Tokyo seeks virus-related fine for restaurants as Osaka considers tougher measures

As the country prepares for a fourth wave of COVID-19 infections, Osaka Prefecture plans to ask the central government to designate the prefecture as an area requiring stricter anti-virus measures, while the Tokyo Metropolitan Government initiated legal proceedings to impose fines. restaurants that failed to comply with an early closing order.

Osaka is believed to be the first in the country to seek binding pre-emergency measures against the coronavirus on the basis of a revised law that came into effect in February, which includes fines for businesses that do not comply with restrictions on opening hours.

“Looking at how fast the virus is spreading, cases will most likely increase this week,” Osaka Governor Hirofumi Yoshimura said Monday, adding he would make a formal decision in a few days. “We’ve entered the fourth wave now.”

Yoshimura said anti-virus measures would include making mask-wearing mandatory for customers in catering establishments.

The central government plans to honor a request from Osaka if made, Chief Cabinet Secretary Katsunobu Kato said.

“The prime minister would make the final decision depending on the number of infections and the state of the medical system,” the government spokesman told a news conference.

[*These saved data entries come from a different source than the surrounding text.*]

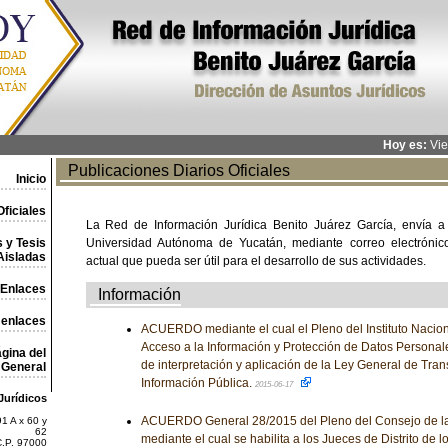
Hoy es:
Vie
Publicaciones Diarios Oficiales
Inicio
ficiales
La Red de Información Jurídica Benito Juárez García, envía a
 y Tesis
Universidad Autónoma de Yucatán, mediante correo electrónico,
Aisladas
actual que pueda ser útil para el desarrollo de sus actividades.
Enlaces
Información
 enlaces
ACUERDO mediante el cual el Pleno del Instituto Nacion
Acceso a la Información y Protección de Datos Personal
gina del
de interpretación y aplicación de la Ley General de Tran
General
Información Pública.
2015-06-17
Jurídicos
ACUERDO General 28/2015 del Pleno del Consejo de la 
1 A x 60 y
62
mediante el cual se habilita a los Jueces de Distrito de l
C.P. 97000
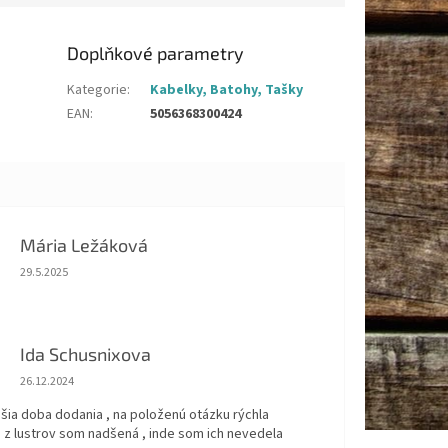
Doplňkové parametry
Kategorie
:
Kabelky, Batohy, Tašky
EAN
:
5056368300424
Mária Ležáková
Hodnocení obchodu je 5 z 5 hvězdiček.
29.5.2025
Ida Schusnixova
Hodnocení obchodu je 5 z 5 hvězdiček.
26.12.2024
šia doba dodania , na položenú otázku rýchla
 z lustrov som nadšená , inde som ich nevedela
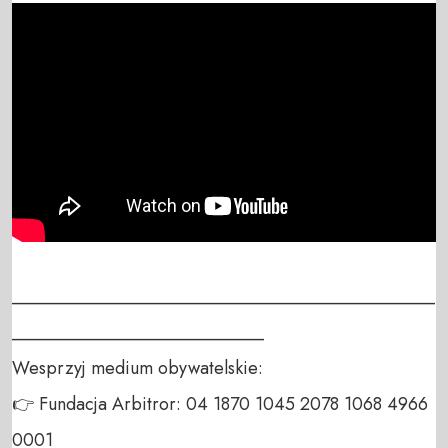
_______________________________________________
____________________________

Wesprzyj medium obywatelskie:

👉 Fundacja Arbitror: 04 1870 1045 2078 1068 4966 
0001
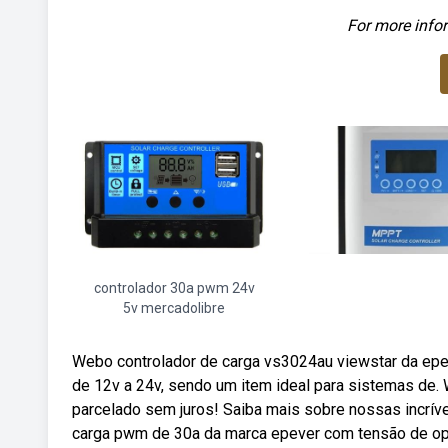
For more infor
controlador 30a pwm 24v
5v mercadolibre
Webo controlador de carga vs3024au viewstar da ep
de 12v a 24v, sendo um item ideal para sistemas de. 
parcelado sem juros! Saiba mais sobre nossas incrí
carga pwm de 30a da marca epever com tensão de oper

Osaka confirmed 432 new cases on Tuesday, the first time the prefecture has reported more than 400 since Jan. 24. Osaka’s figure was higher than 364 confirmed in Tokyo on Tuesday. Over the past seven days, new cases in Osaka totaled 1,933, more than double the previous week.

“Osaka lifted its state of emergency (over the virus) earlier (than the Tokyo metropolitan area), so I think the rebound is also a factor in the high cases,” Yoshimura said.

Under the revised law, the central government can declare a situation that does not amount to a state of emergency but still requires strong measures to control the spread of the virus in specific areas smaller than an entire prefecture. Yoshimura is about to seek state designation of this situation.

The Western Prefecture decided last Friday to extend non-binding requests for food establishments in the city of Osaka to close at 9 p.m. for another three weeks until April 21, and to extend the measure to the entire prefecture from Thursday.

In Tokyo, four out of 32 catering establishments to which the metropolitan government issued the early closure order while the central government’s latest COVID-19 state of emergency was in place, were confirmed to have continued operations after 8 p.m.

Tokyo became the first local government in the country to issue an early closure order and also the first to initiate legal proceedings to fine violators, both based on the revised law.

“We have carefully followed the procedures to impose fines in accordance with the law,” Tokyo Governor Yuriko Koike told reporters on Monday. “Now it’s up to the court to make a judgment.”

Under the revised law, prefectural governors are empowered to issue orders against companies that fail to comply with requests to reduce operating hours. Those who disobey these orders while a state of emergency is declared by the central government will be subject to fines of up to ¥300,000.

When the last state of emergency was declared in January, Tokyo asked food establishments to close at 8 p.m.

After the revised special law came into force the following month, the metropolitan government again asked 129 non-compliant establishments to shorten opening hours based on the revised law, which makes it possible to turn these requests into orders.

On March 18 and 19, the Tokyo government issued the early closure order for 32 restaurants that remained non-compliant. After that, four of them operated by four companies were confirmed to have failed to comply with the order.

Last week, restaurant chain Global-Dining Inc. sued the Tokyo Metropolitan Government in what would be Japan’s first lawsuit for damages over an early shutdown order. Of the restaurants run by the company, 26 in Tokyo received the order, shortening their opening hours afterward.

Prime Minister Yoshihide Suga declared a month-long state of emergency in the Tokyo area on January 7, later extending it to a total of 11 prefectures, including Osaka, Aichi, Fukuoka, and extending it to most of between them until March 7.

The measure was extended for two weeks until March 21 for Tokyo and three neighboring prefectures – Chiba, Kanagawa and Saitama.